Performance consulting involves some tricks that you have to teach over and over again. One of them is that SQL tends to be so much better at dealing with plenty of rows in a single statement when compared to running as many statements, each one against a single row.

So when you need to UPDATE a bunch of rows from a given source, remember that you can actually use a JOIN in the update statement. Either the source of data is already in the database, in which case it’s as simple as using the FROM clause in the update statement, or it’s not, and we’re getting back to that in a minute.

Update From

It’s all about using that FROM clause in an update statement, right?

UPDATE target t
       SET counter = t.counter + s.counter,
      FROM source s
     WHERE t.id = s.id

Using that, you can actually update thousands of rows in our target table in a single statement, and you can’t really get faster than that.

Preparing the Batch

Now, if you happen to have the source data in your application process' memory, the previous bits is not doing you any good, you think. Well, the trick is that pushing your in-memory data into the database and then joining against the now local source of data is generally faster than looping in the application and having to do a whole network round trip per row.

*What about* ***that*** *round trip?*

Let’s see how it goes:

CREATE TEMP TABLE source(LIKE target INCLUDING ALL) ON COMMIT DROP;

COPY source FROM STDIN;

UPDATE target t
   SET counter = t.counter + s.counter,
  FROM source s
 WHERE t.id = s.id

As we’re talking about performances, the trick here is to use the COPY protocol to fill in the temporary table we just create to hold our data. So we’re now sending the whole data set in a temporary location in the database, then using that as the UPDATE source. And that’s way faster than doing a separate UPDATE statement per row in your batch, even for small batches.

Also, rather than using the SQL COPY command, you might want to look up the docs of the PostgreSQL driver you are currently using in your application, it certainly includes some higher level facilities to deal with pushing the data into the streaming protocol.

Insert or Update

And now sometime some of the rows in the batch have to be updated while some others are new and must be inserted.
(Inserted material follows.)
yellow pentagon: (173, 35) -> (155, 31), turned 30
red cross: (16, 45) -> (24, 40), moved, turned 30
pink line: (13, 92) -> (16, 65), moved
How do you do that? Well, PostgreSQL 9.1 brings on the table WITH support for all DML queries, which means that you can do the following just fine:

WITH upd AS (
    UPDATE target t
       SET counter = t.counter + s.counter,
      FROM source s
     WHERE t.id = s.id
 RETURNING s.id
)
INSERT INTO target(id, counter)
     SELECT id, sum(counter)
       FROM source s LEFT JOIN upd t USING(id)
      WHERE t.id IS NULL
   GROUP BY s.id
  RETURNING t.id

That query here is updating all the rows that are known in both the target and the source and returns what we took from the source in the operation, so that we can do an anti-join in the next step of the query, where we’re inserting any row that was not taken care of in the update part of the statement.

Note that when the batch gets to bigger size it’s usually better to join against the target table in the INSERT statement, because that will have an index on the join key.

Concurrency patterns

Now, you will tell me that we just solved the UPSERT problem. Well what happens if more than one transaction is trying to do the WITH (UPDATE) INSERT dance at the same time? It’s a single statement, so it’s a single snapshot. What can go wrong?

*Concurrent processing*

What happens is that as soon as the concurrent sources contain some data for the same primary key, you get a duplicate key error on the insert. As both the transactions are concurrent, they are seeing the same target table where the new data does not exists, and both will conclude that they need to INSERT the new data into the target table.

There are two things that you can do to avoid the problem. The first thing is to make it so that you’re doing only one batch update at any time, by architecting your application around that constraint. That’s the most effective way around the problem, but not the most practical.

The other thing you can do, is force the concurrent transactions to serialize one after the other, using an explicit locking statement:

LOCK TABLE target IN SHARE ROW EXCLUSIVE MODE;

That lock level is not automatically acquired by any PostgreSQL command, so the only way it helps you is when you’re doing that for every transaction you want to serialize. When you know you’re not at risk (that is, when not playing the insert or update dance), you can omit taking that lock.

Conclusion

The SQL language has its quirks, that’s true. It’s been made for efficient data processing, and with recent enough PostgreSQL releases you even have some advanced pipelining facilities included in the language. Properly learning how to make the most out of that old component of your programming stack still makes a lot of sense today!